(Data shown Opens)
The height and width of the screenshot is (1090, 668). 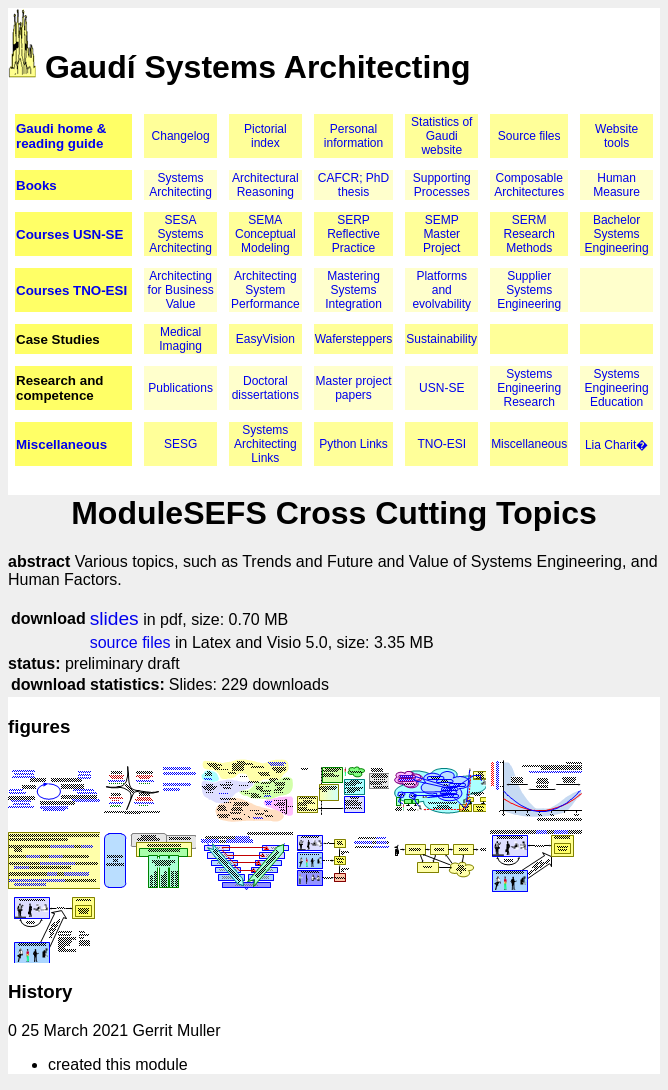 I want to click on Python Links, so click(x=353, y=444).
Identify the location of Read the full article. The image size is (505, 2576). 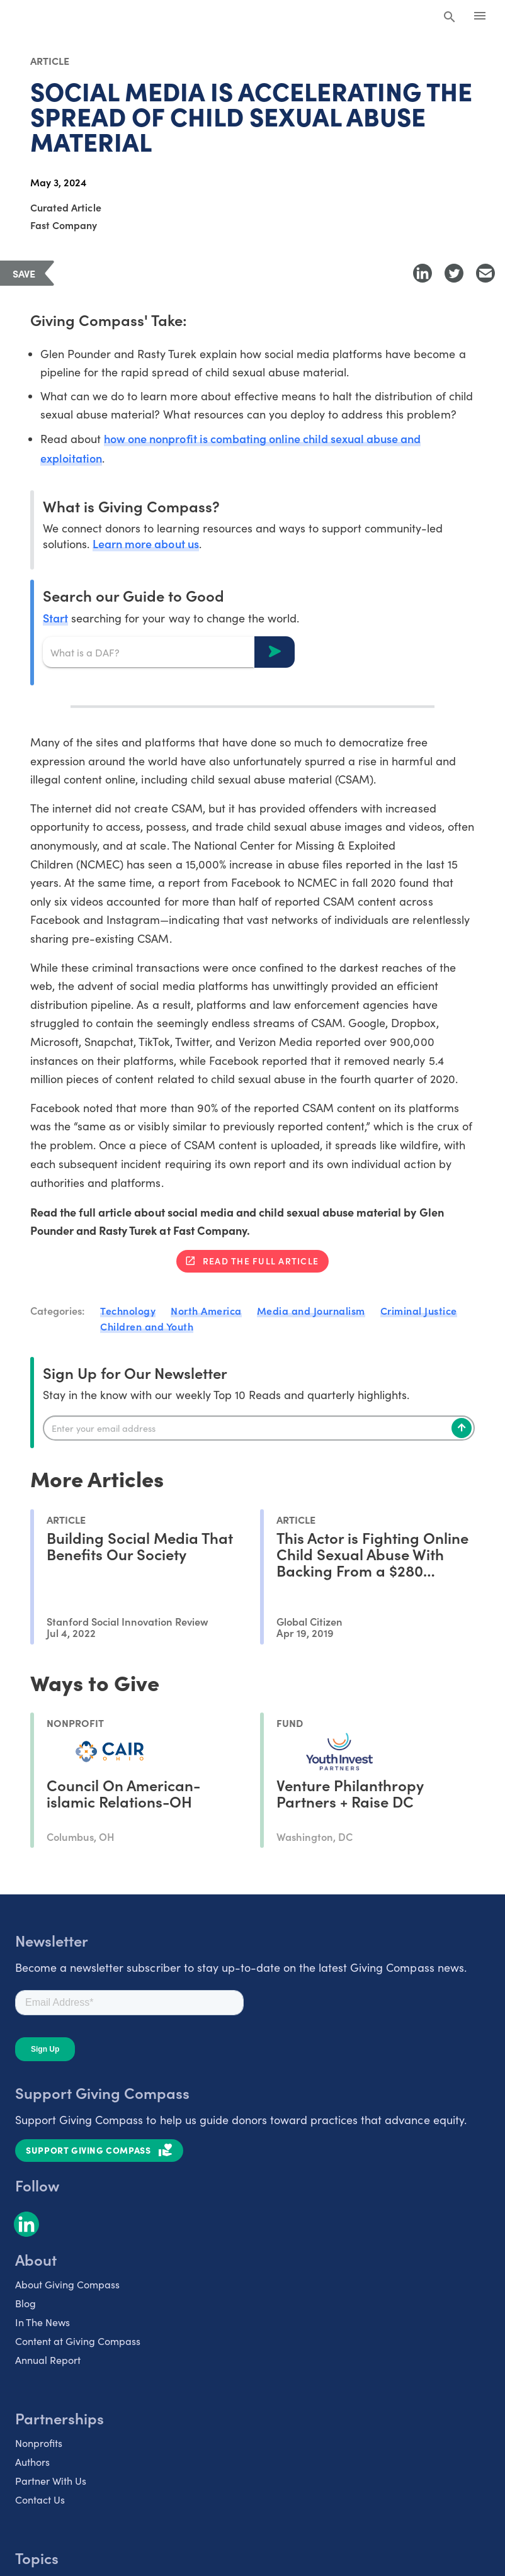
(261, 1260).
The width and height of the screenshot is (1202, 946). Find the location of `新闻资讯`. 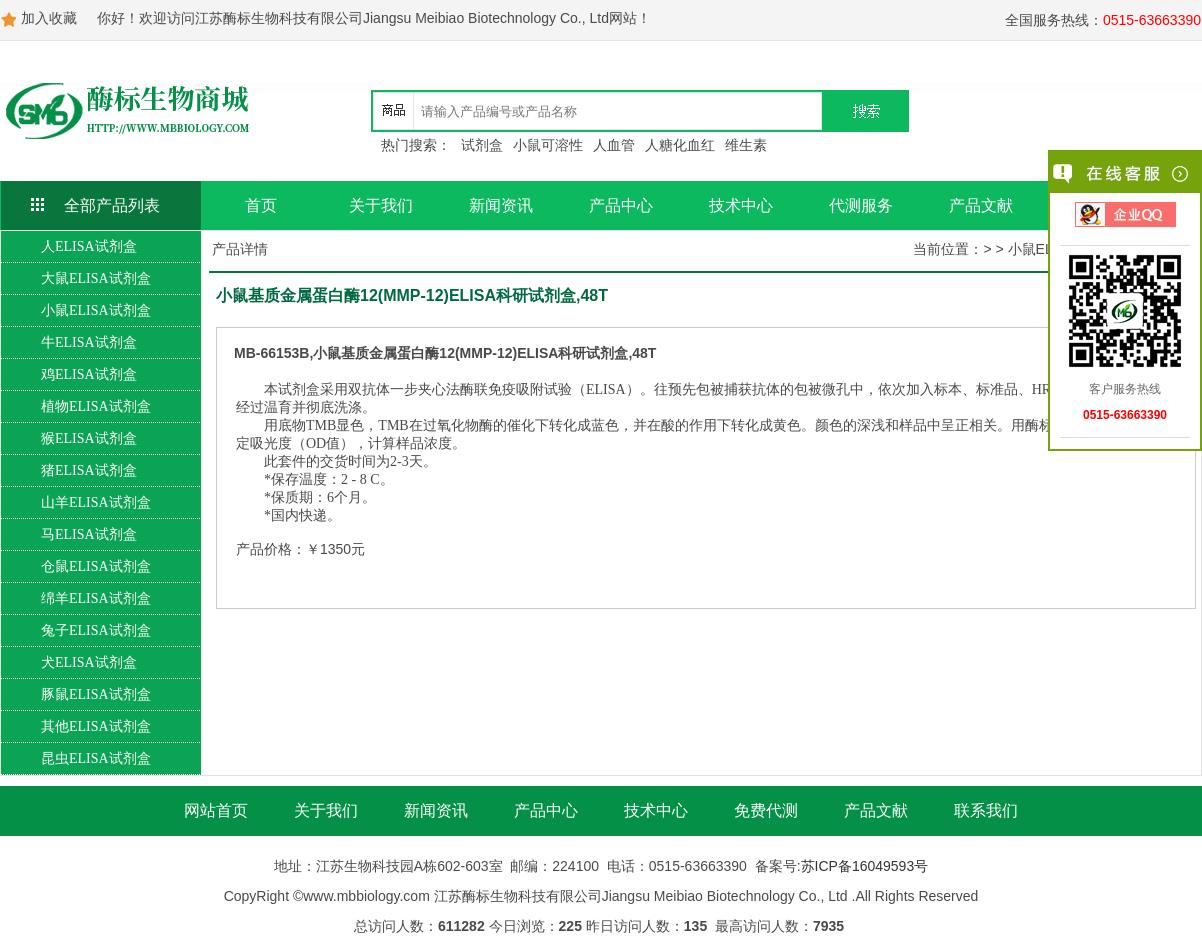

新闻资讯 is located at coordinates (501, 205).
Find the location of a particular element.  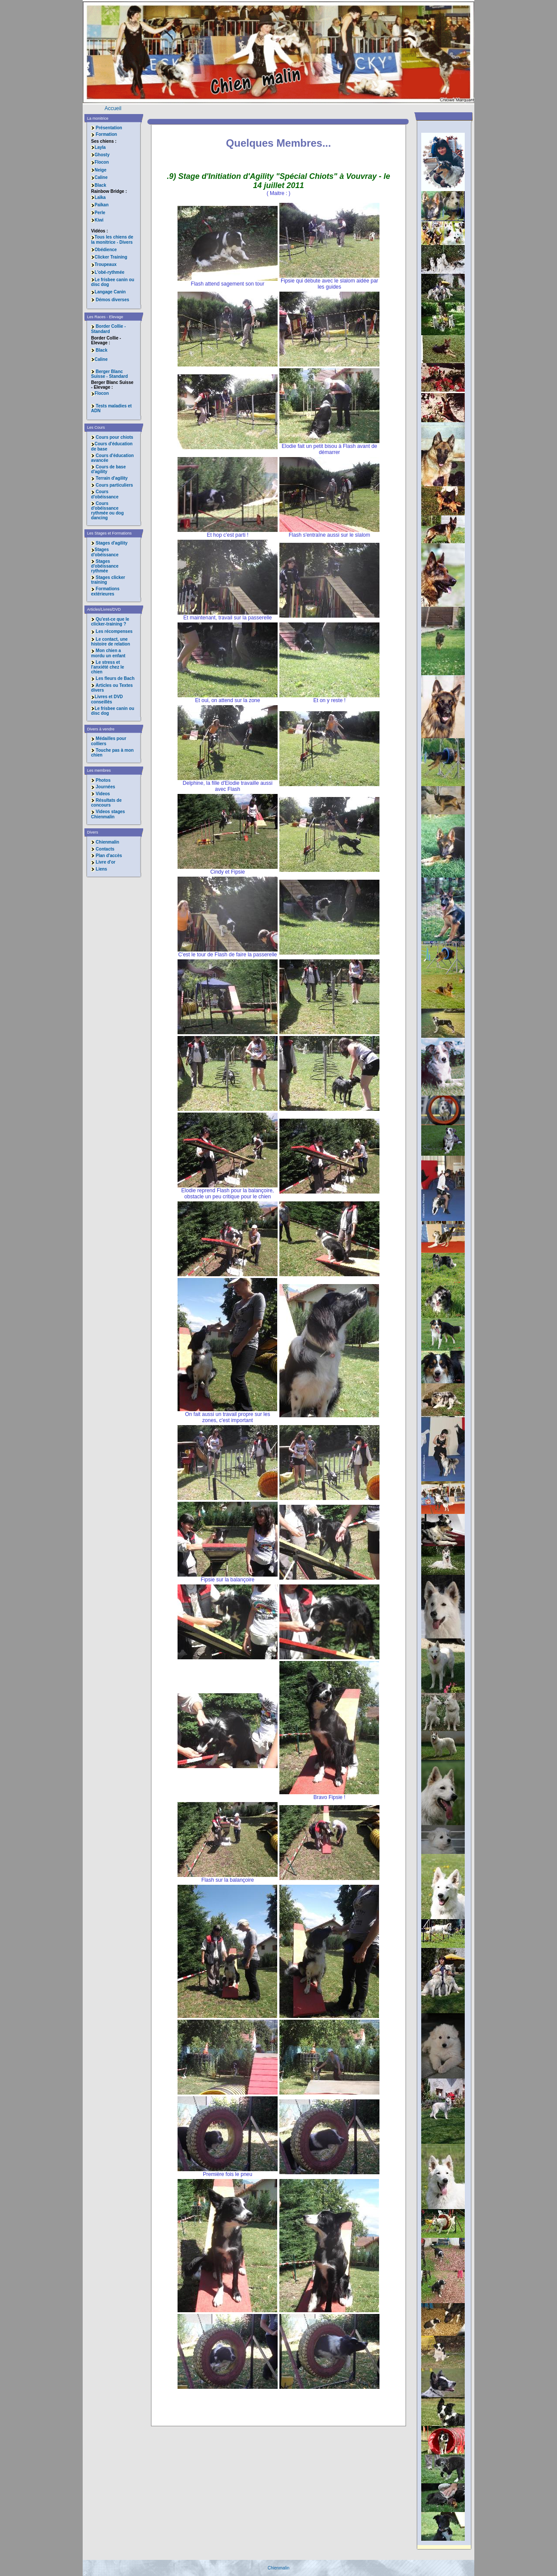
(Data shown Closes)
### What is being asked
From the line with "Identify the location" through the last line of the entries above, transcribe everything exactly, both ends included, but not the pictures.

### Answer to this task
Identify the location of Read the full article. The image size is (505, 2576). 
(261, 1260).
The width and height of the screenshot is (1202, 946). Find the location of `新闻资讯`. 

新闻资讯 is located at coordinates (501, 205).
Find the location of a particular element.  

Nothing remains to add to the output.